Content starts
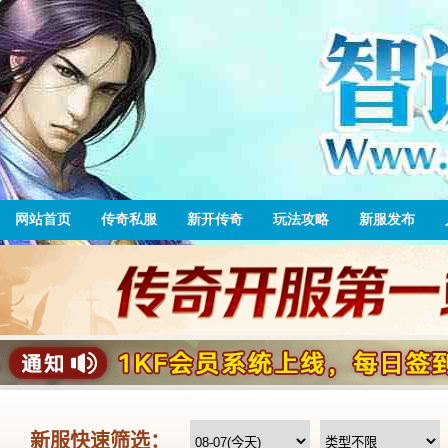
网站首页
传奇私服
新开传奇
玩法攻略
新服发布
Content ends
Content starts
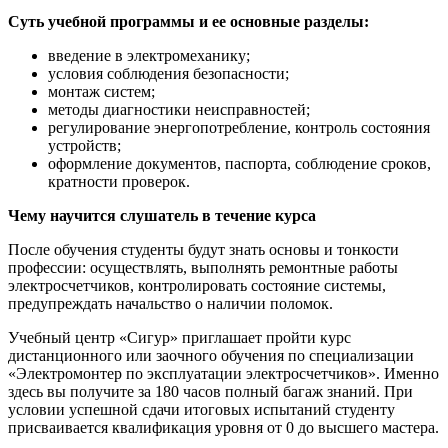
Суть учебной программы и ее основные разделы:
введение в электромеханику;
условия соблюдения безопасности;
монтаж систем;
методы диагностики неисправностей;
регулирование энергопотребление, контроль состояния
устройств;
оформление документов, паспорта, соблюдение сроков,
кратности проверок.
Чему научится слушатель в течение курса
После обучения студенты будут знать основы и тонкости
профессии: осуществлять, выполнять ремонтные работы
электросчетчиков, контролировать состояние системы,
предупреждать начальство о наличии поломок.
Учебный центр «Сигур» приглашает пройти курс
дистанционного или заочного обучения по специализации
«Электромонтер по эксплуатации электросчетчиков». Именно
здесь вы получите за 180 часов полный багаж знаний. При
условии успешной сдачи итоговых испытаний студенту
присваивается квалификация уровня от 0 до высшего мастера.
Content ends
(WHAT THIS TASK INVOLVES): Given the records above, restate word for word only the lines starting at the one with "монтаж систем;" and ending at the one with "профессии: осуществлять, выполнять".

(ANSWER TO THIS EXERCISE):
монтаж систем;
методы диагностики неисправностей;
регулирование энергопотребление, контроль состояния
устройств;
оформление документов, паспорта, соблюдение сроков,
кратности проверок.
Чему научится слушатель в течение курса
После обучения студенты будут знать основы и тонкости
профессии: осуществлять, выполнять ремонтные работы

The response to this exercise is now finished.